The original portrait captured mum’s bubbly nature and some of her wicked sense of humour. My contour lines make it somewhat abstract and I’m fascinated by the push/pull between photographic fidelity and digital weirdness. Eyelashes remain the least satisfactory aspect because in real life, the fine detail disappears or becomes overstated. The necklace chain is perhaps a little too photorealistic but I still don’t have a solution that doesn’t involve too much detail with three colours and not enough with two.

Of course, I couldn’t use this image as the basis for a collage, so I was fiddling around with different settings trying to make it more useable and accidentally produced something even stranger: an ultra-high contrast version that increases the vibrancy of the palette and adds emphasis to the darkest areas. Wow!

Matti, Portrait of Isobel Coulston III, 2019, digital image, 3296 x 2600 px

I haven’t done any collages of these pictures; mostly driven by the difficulty my supplier has in sourcing bulk, metallic, star-shaped stickers.
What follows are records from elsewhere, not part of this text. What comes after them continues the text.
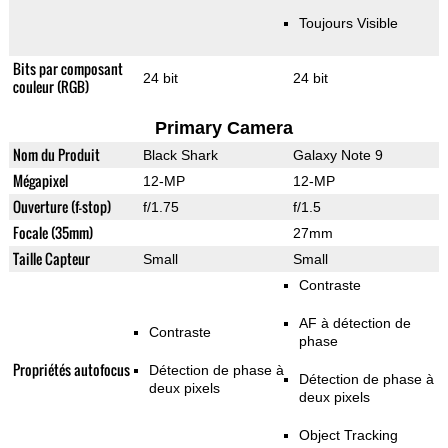
Toujours Visible
Bits par composant
24 bit
24 bit
couleur (RGB)
Primary Camera
Nom du Produit
Black Shark
Galaxy Note 9
Mégapixel
12-MP
12-MP
Ouverture (f-stop)
f/1.75
f/1.5
Focale (35mm)
27mm
Taille Capteur
Small
Small
Contraste
AF à détection de
Contraste
phase
Propriétés autofocus
Détection de phase à
Détection de phase à
deux pixels
deux pixels
Object Tracking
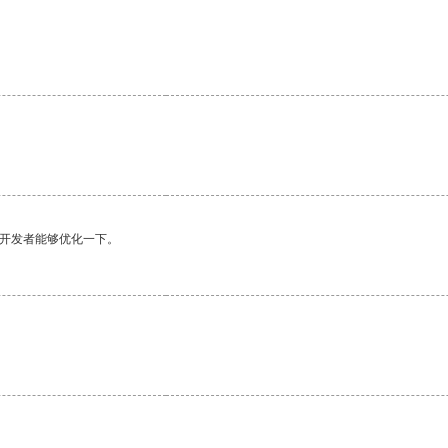
望开发者能够优化一下。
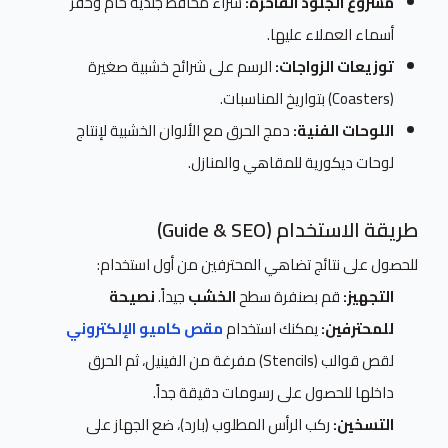
مشروع الجلود الفاخرة:
شراء محافظ جلدية خام وحفر
أسماء العملاء عليها.
توزيعات الزواجات:
الرسم على شرائح خشبية صغيرة
(Coasters) بتواريخ المناسبات.
اللوحات الفنية:
دمج الحرق مع الألوان الخشبية لإنتاج
لوحات ديكورية للمقاهي والمنازل.
طريقة الاستخدام (Guide & SEO)
للحصول على نتائج تضاهي المحترفين من أول استخدام:
التجهيز:
قم بصنفرة سطح
الخشب
جيداً.
نصيحة
للمحترفين:
يمكنك استخدام
مقص كاميو الإلكتروني
لقص قوالب (Stencils) مفرغة من الفينيل، ثم الحرق
داخلها للحصول على رسومات دقيقة جداً.
التسخين:
ركب الرأس المطلوب (بارد)، ضع الجهاز على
I have, however, completed another 20-odd transformations; I’ll be showing these in my Instagram feed over the next few months and working on some more photos I’ve identified as likely candidates.

Flowers, 2020

I have a thing for flowers. I can’t get enough of them and I can’t photograph them enough. I also like to draw them and paint them. I find that the simple, repetitive nature of their design lends them to being the subject of one of my favourite genres, Pop Art.
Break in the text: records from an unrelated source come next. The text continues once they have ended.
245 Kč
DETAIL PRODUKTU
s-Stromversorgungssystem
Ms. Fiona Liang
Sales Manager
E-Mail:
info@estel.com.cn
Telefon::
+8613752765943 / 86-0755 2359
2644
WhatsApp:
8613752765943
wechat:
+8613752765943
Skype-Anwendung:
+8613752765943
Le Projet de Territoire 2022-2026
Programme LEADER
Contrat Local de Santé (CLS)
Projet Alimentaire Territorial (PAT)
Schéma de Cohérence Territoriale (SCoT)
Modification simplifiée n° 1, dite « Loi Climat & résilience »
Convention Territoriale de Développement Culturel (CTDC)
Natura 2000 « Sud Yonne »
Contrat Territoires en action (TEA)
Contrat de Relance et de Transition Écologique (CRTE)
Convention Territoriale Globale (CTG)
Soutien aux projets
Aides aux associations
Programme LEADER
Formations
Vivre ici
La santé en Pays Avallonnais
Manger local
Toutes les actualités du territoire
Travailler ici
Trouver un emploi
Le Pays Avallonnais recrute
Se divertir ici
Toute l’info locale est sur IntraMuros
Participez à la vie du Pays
Pop Art emerged in the mid-1950s as a challenge to elite fine art and as a response to the increasingly prevalent world of popular culture. One influential form was the comic book, with simple designs, cheap materials, easy themes, and a limited colour palette. A major artist working in this area is Roy Lichtenstein, and his 1963 work “Whaam!” was one of my early influences (see Tate).
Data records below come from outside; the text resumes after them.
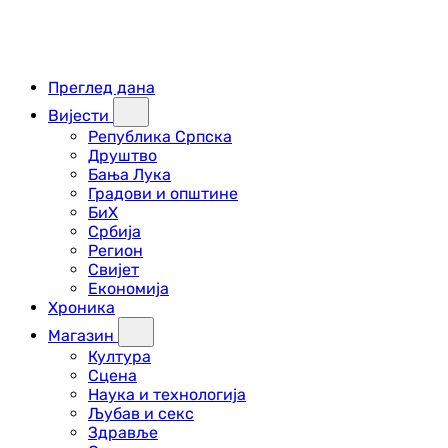
Преглед дана
Вијести
Република Српска
Друштво
Бања Лука
Градови и општине
БиХ
Србија
Регион
Свијет
Економија
Хроника
Магазин
Култура
Сцена
Наука и технологија
Љубав и секс
Здравље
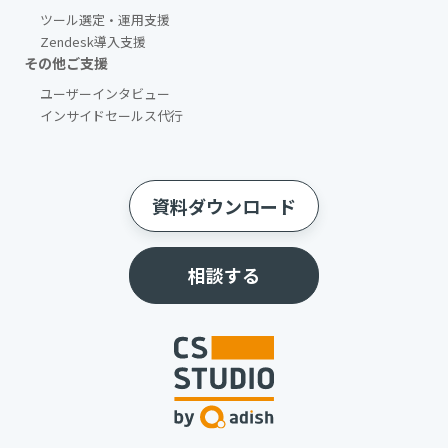
ツール選定・運用支援
Zendesk導入支援
その他ご支援​
ユーザーインタビュー
インサイドセールス代行
資料ダウンロード
相談する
Another of my favourite mid-20th century genres is Psychedelic Art, in which the artist’s genius is activated through the use of hallucinogenic drugs such as LSD or magic mushrooms. Some effects of a good trip are visions, an intensification of colour, the conflation of images and ideas, and a sense of joy. I was exposed to the kind of art that was produced by my big sister’s record and poster collection. Thanks, sis!

When I saw a call for applications by Arc Art & Design for the Arc Mural Project, I immediately made a concept sketch, digitised it, and then filled it with a few bold colour choices.

I couldn’t be specific because the wall hadn’t been chosen yet (as it turns out, the final mural is some 40% wider so the composition is quite different).

I have a thing for reusing, repairing, and recycling whenever I can so I was rapt to find shelves full of paint left over/donated by other muralists. Also available were drop sheets, brushes, paint tin openers, and a ladder. The only new item I bought was a bunch of paint pens for the comic book-style outlines, bringing me in 85% under budget with a load of carbon credit!

I was given the choice of three walls to paint on, all of which had an extant mural by a former student. I chose the best situated location which featured a work by UNSW alumna, Jamie Parmaxidis. She had also ventured into psychedelic territory, but headed in a very different direction. I’d admired the mind-bending quality of her art since I first saw it last year, but all things must change! One day someone will paint over my mural, too.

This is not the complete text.